▼▼▼

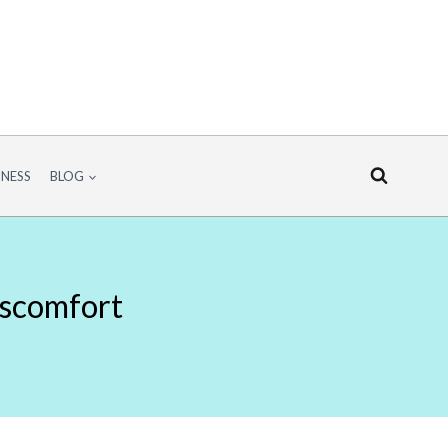
INESS
BLOG
iscomfort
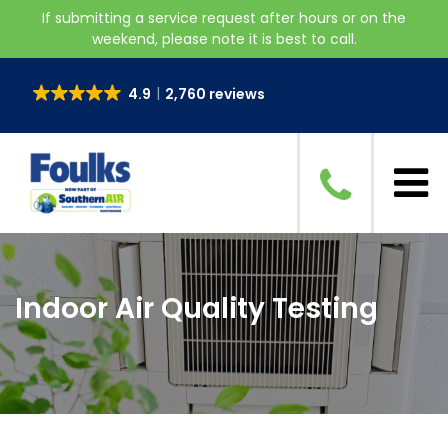
If submitting a service request after hours or on the
weekend, please note it is best to call.
4.9
2,760 reviews
Indoor Air Quality Testing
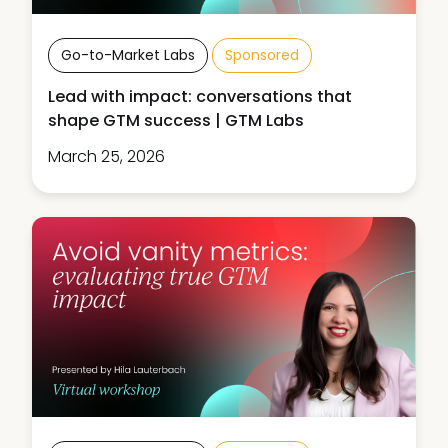
Go-to-Market Labs
Sponsored
Lead with impact: conversations that
shape GTM success | GTM Labs
March 25, 2026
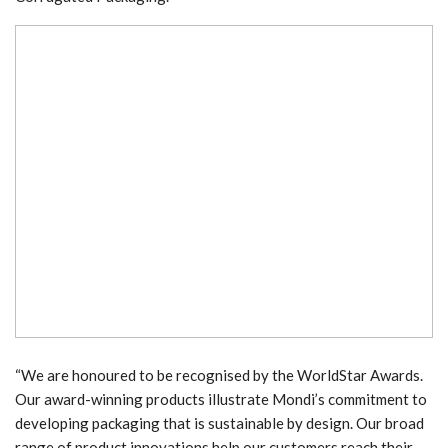
“We are honoured to be recognised by the WorldStar Awards.
Our award-winning products illustrate Mondi’s commitment to
developing packaging that is sustainable by design. Our broad
range of product innovations help our customers reach their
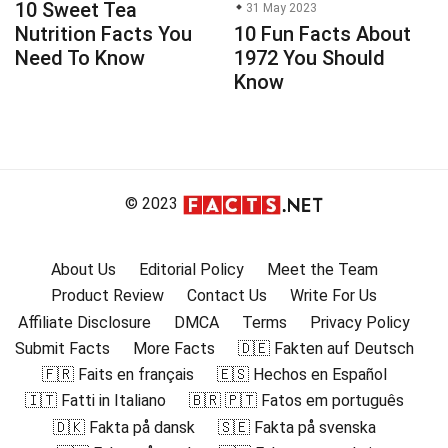
10 Sweet Tea
31 May 2023
Nutrition Facts You
10 Fun Facts About
Need To Know
1972 You Should
Know
© 2023
About Us
Editorial Policy
Meet the Team
Product Review
Contact Us
Write For Us
Affiliate Disclosure
DMCA
Terms
Privacy Policy
Submit Facts
More Facts
🇩🇪 Fakten auf Deutsch
🇫🇷 Faits en français
🇪🇸 Hechos en Español
🇮🇹 Fatti in Italiano
🇧🇷 🇵🇹 Fatos em português
🇩🇰 Fakta på dansk
🇸🇪 Fakta på svenska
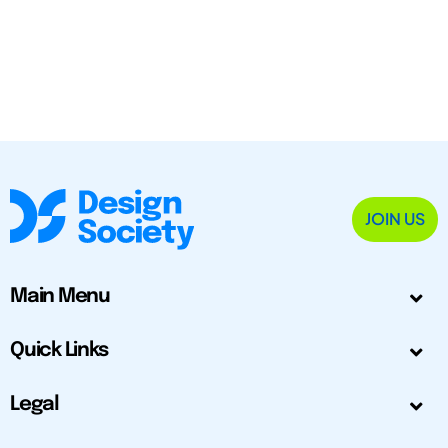
JOIN US
Main Menu
Quick Links
Legal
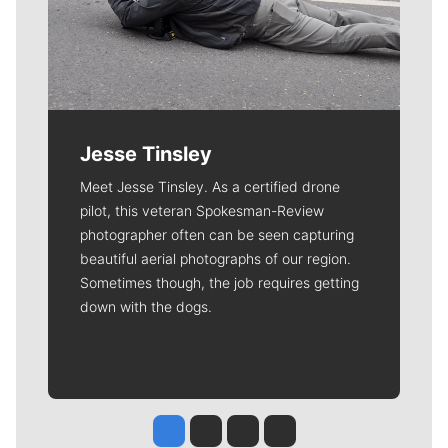
Jesse Tinsley
Meet Jesse Tinsley. As a certified drone
pilot, this veteran Spokesman-Review
photographer often can be seen capturing
beautiful aerial photographs of our region.
Sometimes though, the job requires getting
down with the dogs.
Jesse Tinsley
Jim Meehan
Molly Quinn
Rob Curley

▲▲▲

■ Try it
Filter the entries down to the lines that hold "Facts". Copy those lines.

■ Exercise result
Nutrition Facts You
10 Fun Facts About
Submit Facts
More Facts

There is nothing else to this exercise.